Prime Intellect has secured $130 million in Series A funding at a $1 billion valuation to help businesses construct their own AI agents.
Radical Ventures led the round. Nvidia Ventures, Intel Capital, Dell Technologies Capital, and Iconiq also invested. Angel backers include Aravind Srinivas of Perplexity, Aaron Levie of Box, Winston Weinberg of Harvey, Jeff Wang of Cognition, and Brendan Foody of Mercor.
Founded in 2024, the company aims to let organisations train agentic systems without depending on frontier AI labs.

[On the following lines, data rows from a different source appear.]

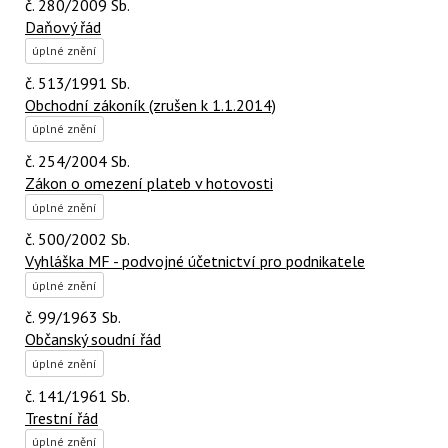
č. 280/2009 Sb.
Daňový řád
úplné znění
č. 513/1991 Sb.
Obchodní zákoník (zrušen k 1.1.2014)
úplné znění
č. 254/2004 Sb.
Zákon o omezení plateb v hotovosti
úplné znění
č. 500/2002 Sb.
Vyhláška MF - podvojné účetnictví pro podnikatele
úplné znění
č. 99/1963 Sb.
Občanský soudní řád
úplné znění
č. 141/1961 Sb.
Trestní řád
úplné znění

Reinforcement learning techniques now allow firms to refine models for specific business tasks by rewarding successful actions and penalising errors. This capability lets companies act as their own AI lab.

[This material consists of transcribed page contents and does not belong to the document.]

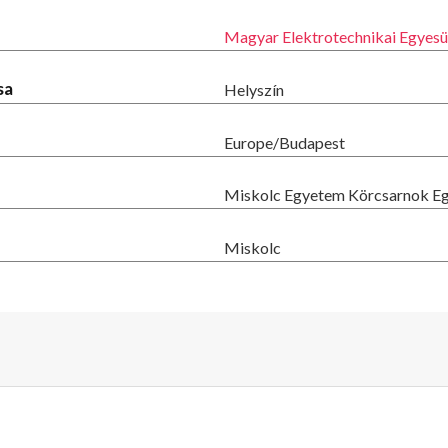
Magyar Elektrotechnikai Egyesü
sa
Helyszín
Europe/Budapest
Miskolc Egyetem Körcsarnok Eg
Miskolc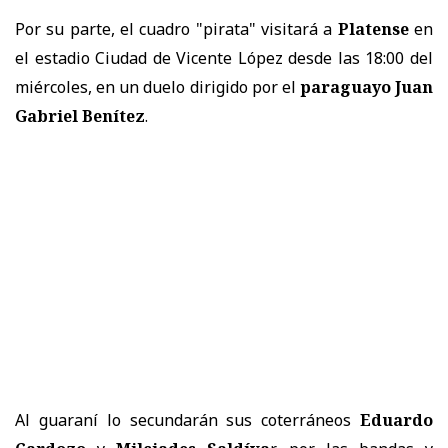
Por su parte, el cuadro "pirata" visitará a
Platense
en
el estadio Ciudad de Vicente López desde las 18:00 del
miércoles, en un duelo dirigido por el
paraguayo Juan
Gabriel Benítez
.
Al guaraní lo secundarán sus coterráneos
Eduardo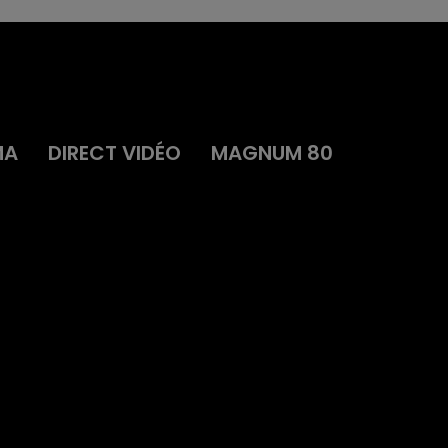
MA
DIRECT VIDÉO
MAGNUM 80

Despite this progress, the underlying infrastructure remains too complex for most firms to assemble into a production-ready system.

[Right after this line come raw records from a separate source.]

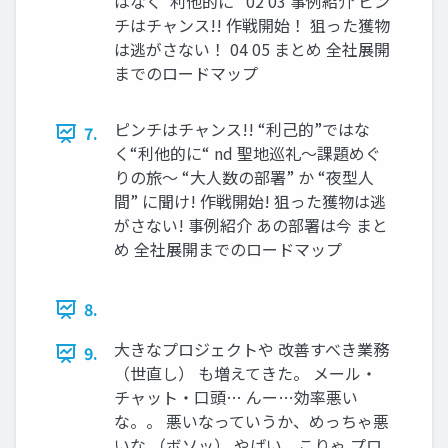
はなく“利他的に“ 02 03 事例紹介 ピン
チはチャンス!! 作戦開始！ 狙った獲物
は逃がさない！ 04 05 まとめ 全社展開
までのロードマップ
ピンチはチャンス!! “利己的”ではな
7.
く“利他的に“ nd 聖地巡礼～課題めぐ
りの旅～ “大人数の部署” か “夜型人
間” に聞け! 作戦開始! 狙った獲物は逃
がさない! 事例紹介 あの部署は今 まと
め 全社展開までのロードマップ
8.
大きなプロジェクトや 改善すべき業務
9.
（世直し） も増えてきた。 メール・
チャット・口頭… んー…効率悪い
な。。 悪いなっていうか、めっちゃ悪
いな （ボソッ） やばい、こりゃ プロ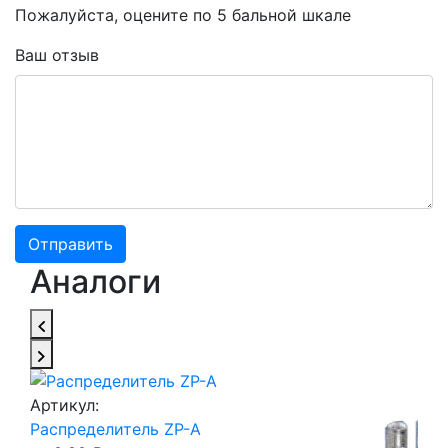
Пожалуйста, оцените по 5 бальной шкале
Ваш отзыв
Аналоги
Артикул:
Распределитель ZP-A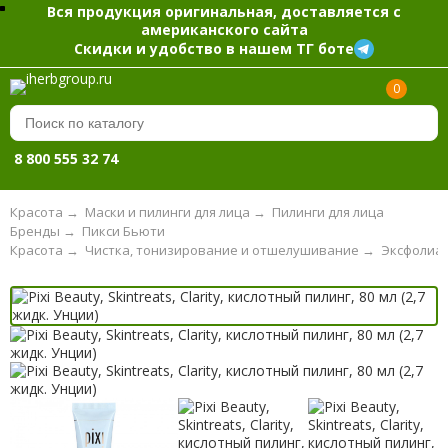
Вся продукция оригинальная, доставляется с
американского сайта
Скидки и удобство в нашем ТГ боте
0
8 800 555 32 74
Красота
→
Маски и пилинги для лица
→
Пилинги для лица
Бренды
→
Пикси Бьюти
Красота
→
Чистка, тонизирование и отшелушивание
→
Эксфолиат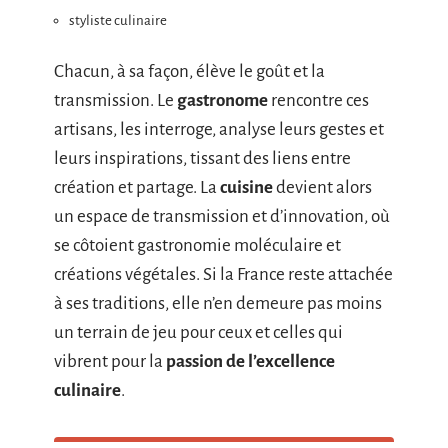
styliste culinaire
Chacun, à sa façon, élève le goût et la
transmission. Le
gastronome
rencontre ces
artisans, les interroge, analyse leurs gestes et
leurs inspirations, tissant des liens entre
création et partage. La
cuisine
devient alors
un espace de transmission et d’innovation, où
se côtoient gastronomie moléculaire et
créations végétales. Si la France reste attachée
à ses traditions, elle n’en demeure pas moins
un terrain de jeu pour ceux et celles qui
vibrent pour la
passion de l’excellence
culinaire
.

Prime Intellect fills that gap with a full stack for AI agent development. The offering combines compute access, a reinforcement learning framework, and evaluation tools.
The platform operates like a marketplace. Customers select specific modular tools rather than committing to an all-or-nothing package.
“They’ve stitched this together and built it in such a way that they’re operating at the frontier in a way that’s affordable,” said David Katz, a partner at Radical Ventures. He noted that while competitors offer fragments, Prime Intellect provides the capabilities of a top-tier AI lab as a one-stop shop.
Customers like Ramp, Zapier, and Flapping Airplanes pay for a hosted version of the tools. This uptake has pushed the company to an annualised revenue run rate of $100 million.
Tangible results drive the growth. Ramp built an agent to find answers inside spreadsheets using Prime Intellect. The result beat frontier models on accuracy while running faster and at a fraction of the cost. Karim Atiyeh, co-founder and co-CEO of Ramp, made that claim in a statement.
Why companies are moving away from closed labs
Another factor is the risk companies face when building on top of frontier labs. Firms increasingly refuse to provide proprietary information to OpenAI and Anthropic due to data control concerns. They are also wary of depending on models that can be suddenly turned off, as happened with Anthropic’s Fable last month.
“How do I know that I’m not working with a company that is going to try to replace me and generalize to what I’m doing,” Katz said. “All of these things are causing people to think, ‘How do I own my own enterprise intelligence and not have these risks’.”
Vincent Weisser, co-founder and CEO of Prime Intellect, believes enterprises want to move away from closed-source frontier models. His company provides the infrastructure for that transition.
“It shouldn’t just be a few nerds in a glass tower in San Francisco that have the capability to train AI models,” he told TechCrunch. “It should be every enterprise, every nation state.”
What it means
For people building tools, the shift is practical. You no longer need to wait for a major provider to release a new feature or worry about your data leaving your control. You can build, test, and deploy systems that match your specific needs without paying premium prices for generic access. The barrier to entry has lowered, but the requirement for technical skill remains.